— Aim of the task —
Skipping all pictures, print exactly the lines below from the one with "The image size" through the final line.

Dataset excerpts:

"""

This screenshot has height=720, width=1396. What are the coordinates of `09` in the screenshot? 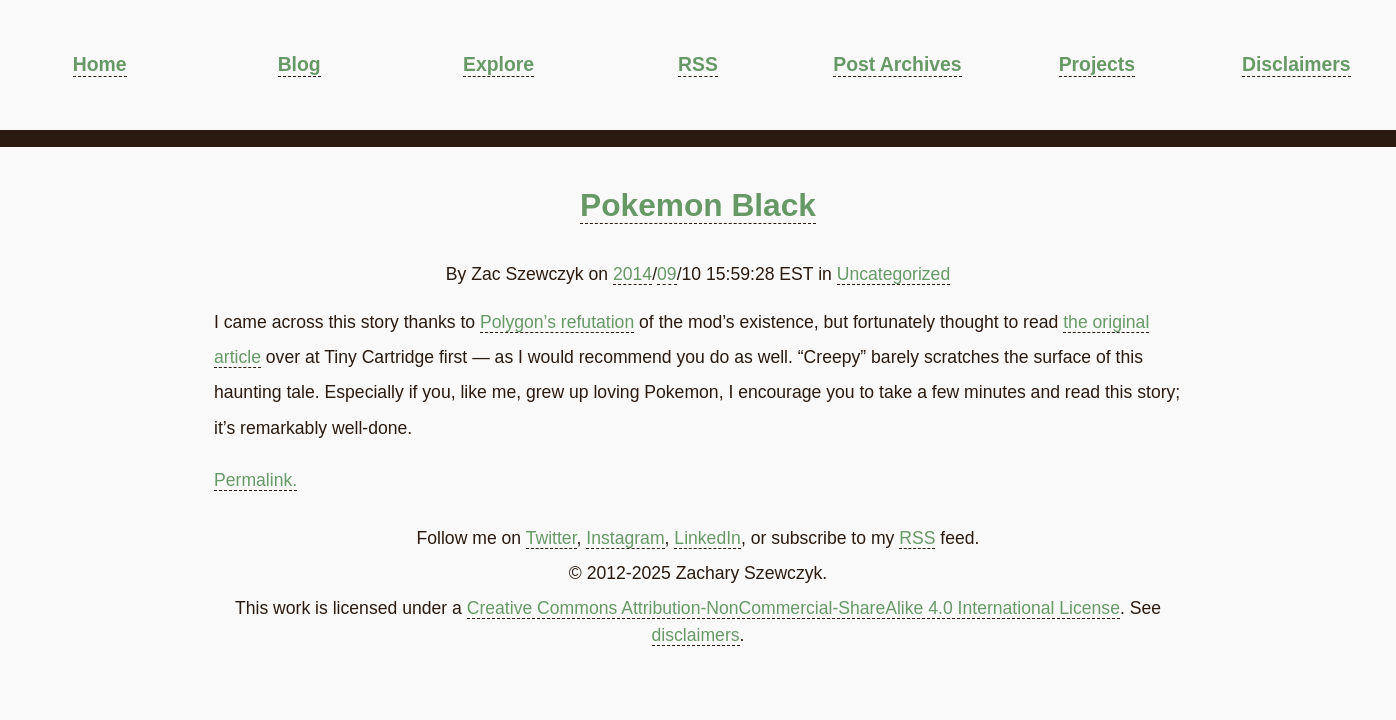 It's located at (667, 274).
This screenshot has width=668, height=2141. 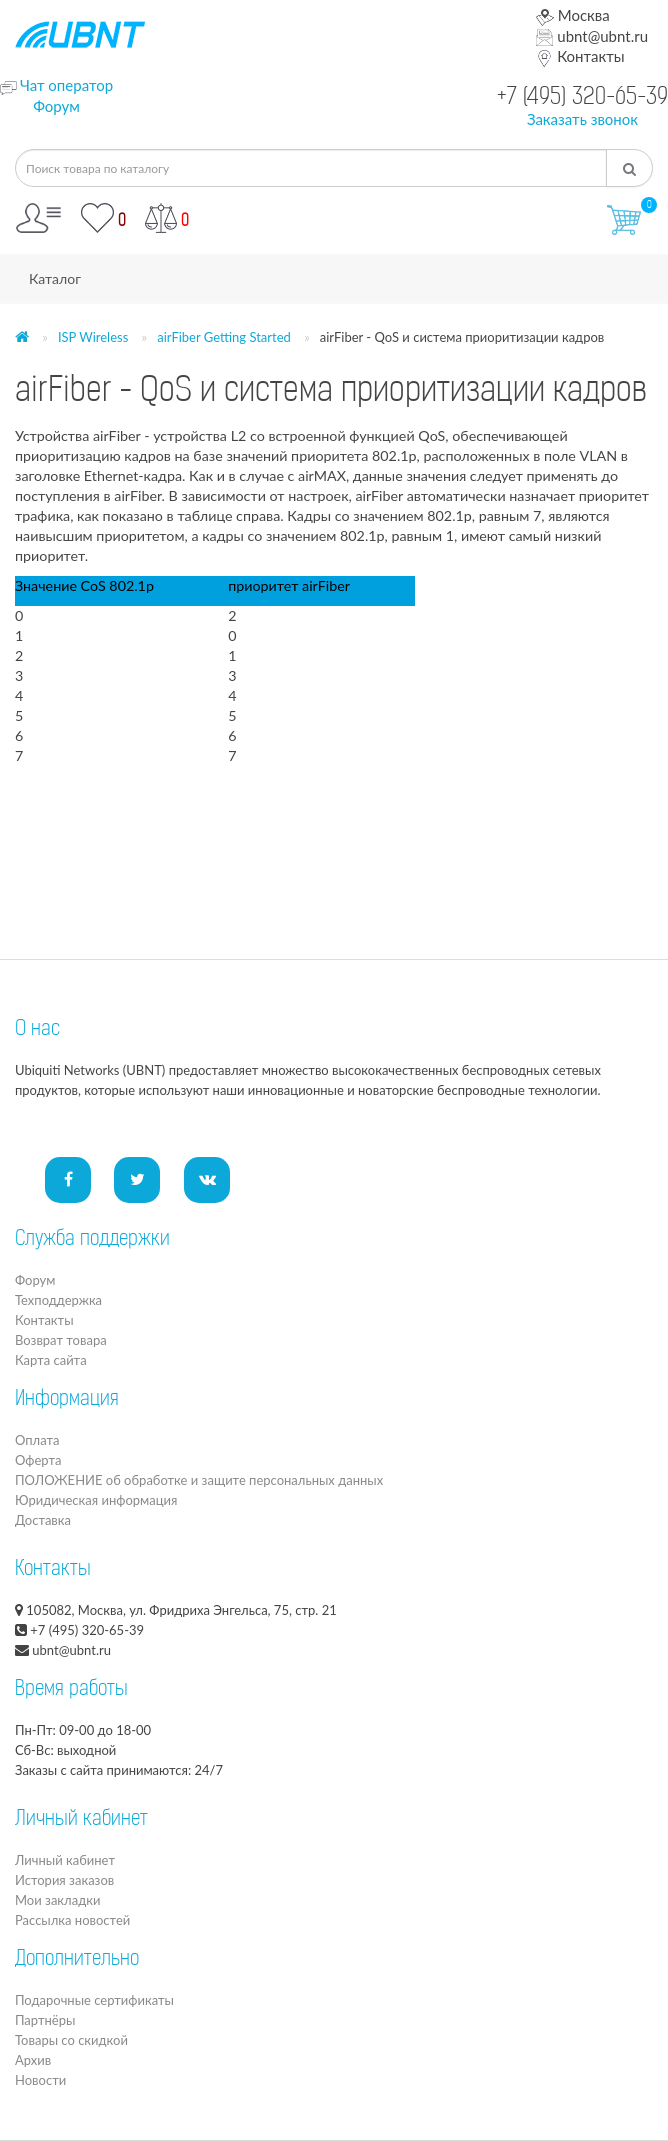 What do you see at coordinates (37, 1440) in the screenshot?
I see `Оплата` at bounding box center [37, 1440].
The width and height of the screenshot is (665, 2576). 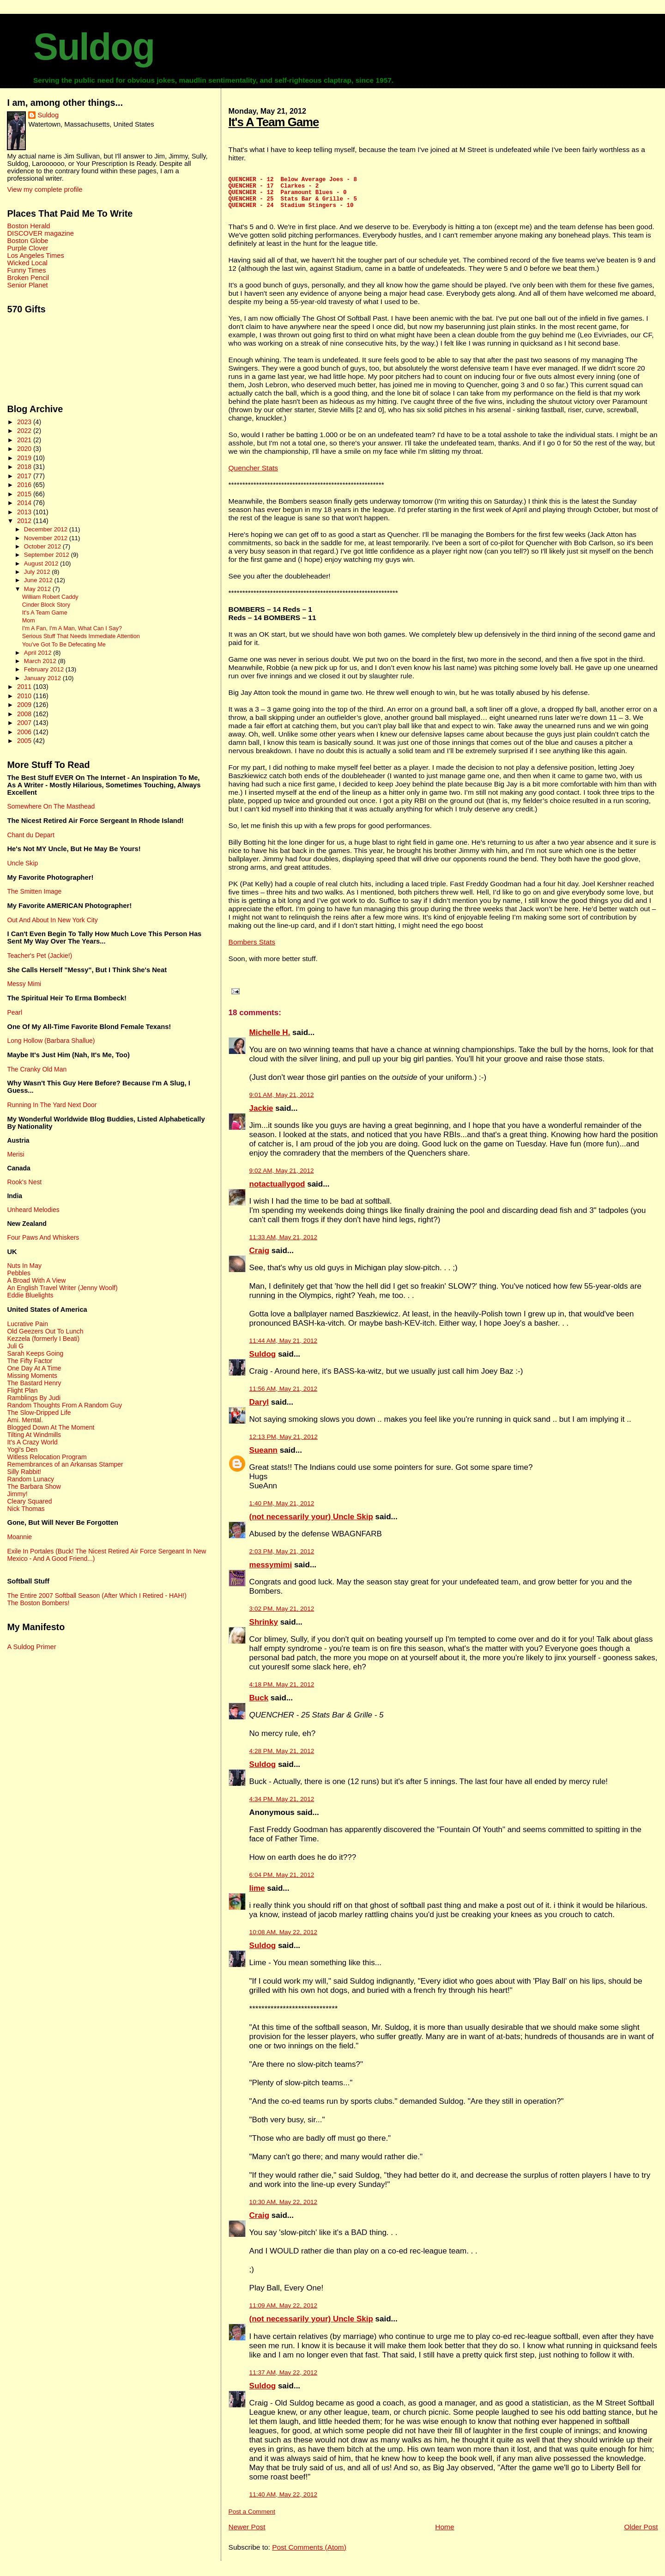 What do you see at coordinates (309, 2554) in the screenshot?
I see `Post Comments (Atom)` at bounding box center [309, 2554].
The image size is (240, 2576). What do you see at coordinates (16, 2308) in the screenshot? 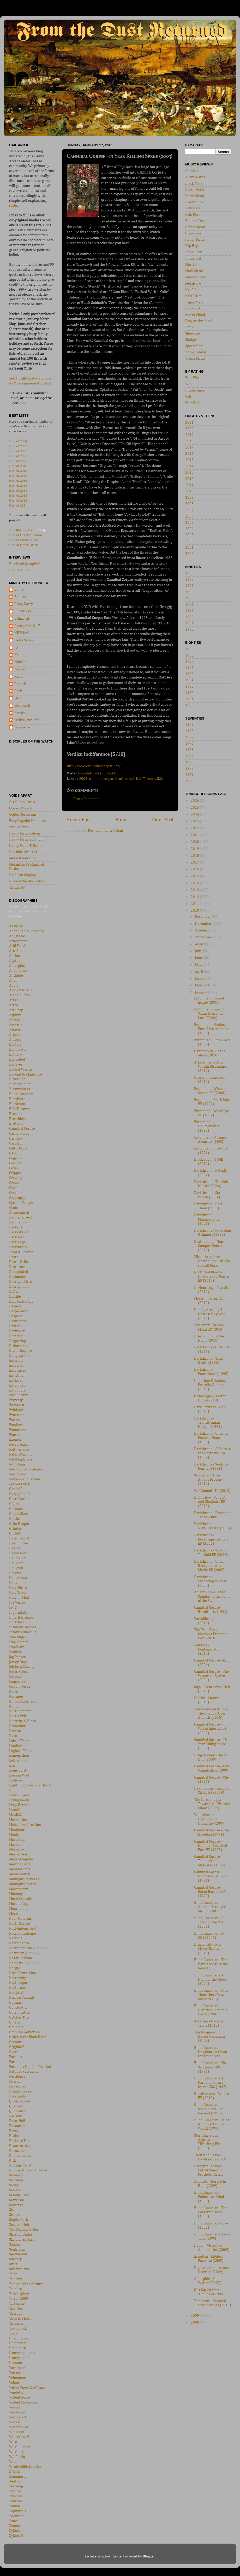
I see `Tha-Norr` at bounding box center [16, 2308].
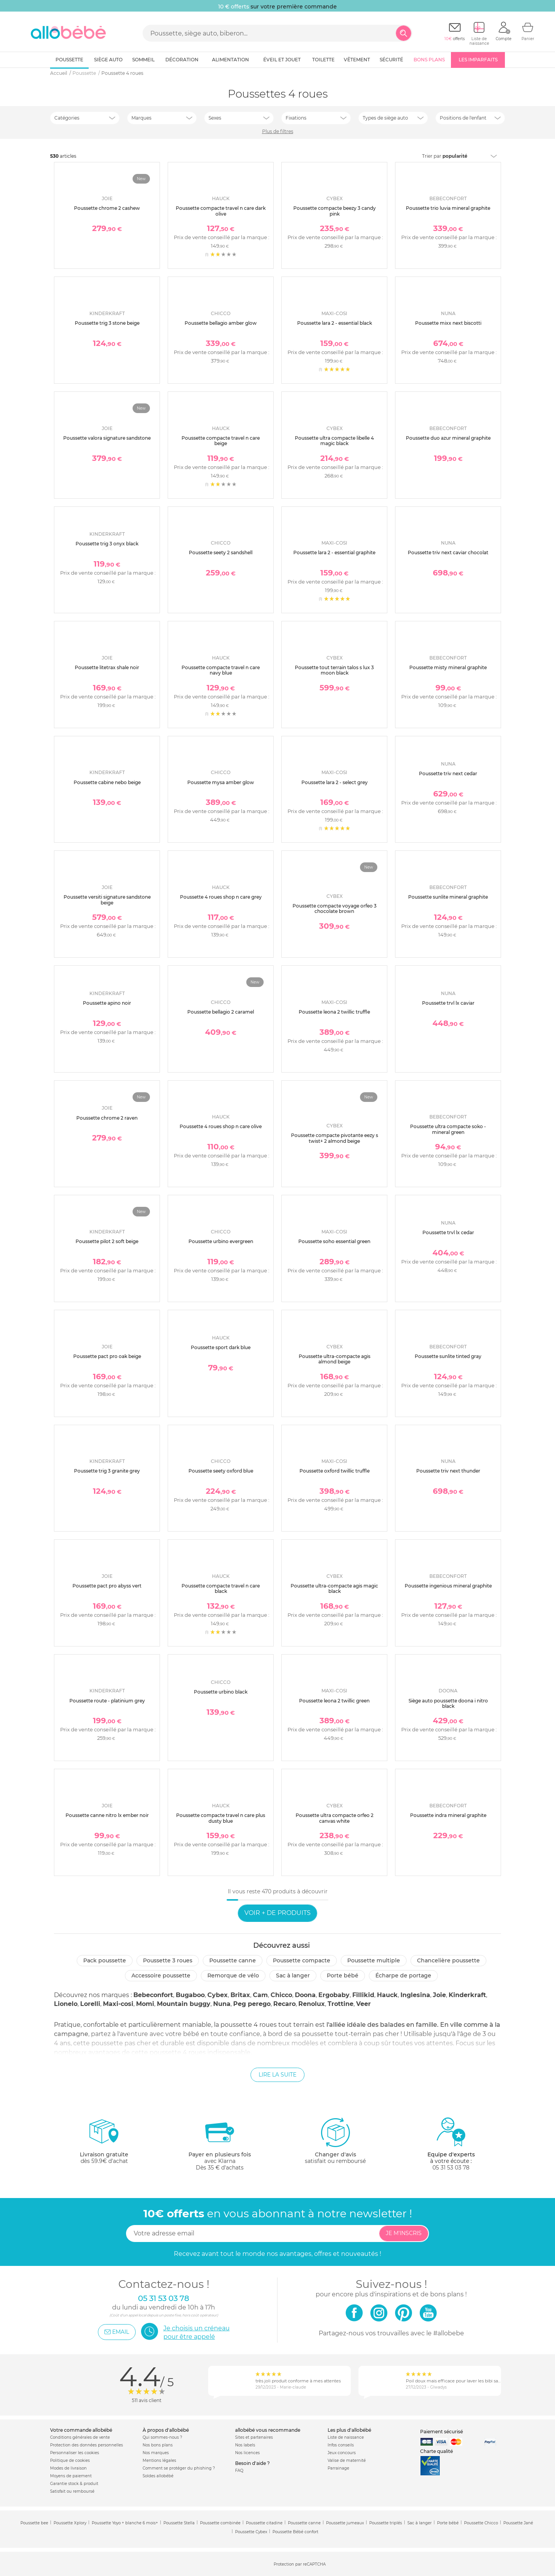 This screenshot has width=555, height=2576. What do you see at coordinates (277, 1912) in the screenshot?
I see `Voir + de produits` at bounding box center [277, 1912].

"""

— Response for this exercise —
The image size is (240, 2576). What do you see at coordinates (16, 2308) in the screenshot? 
I see `Tha-Norr` at bounding box center [16, 2308].
 This screenshot has width=555, height=2576. What do you see at coordinates (277, 1912) in the screenshot?
I see `Voir + de produits` at bounding box center [277, 1912].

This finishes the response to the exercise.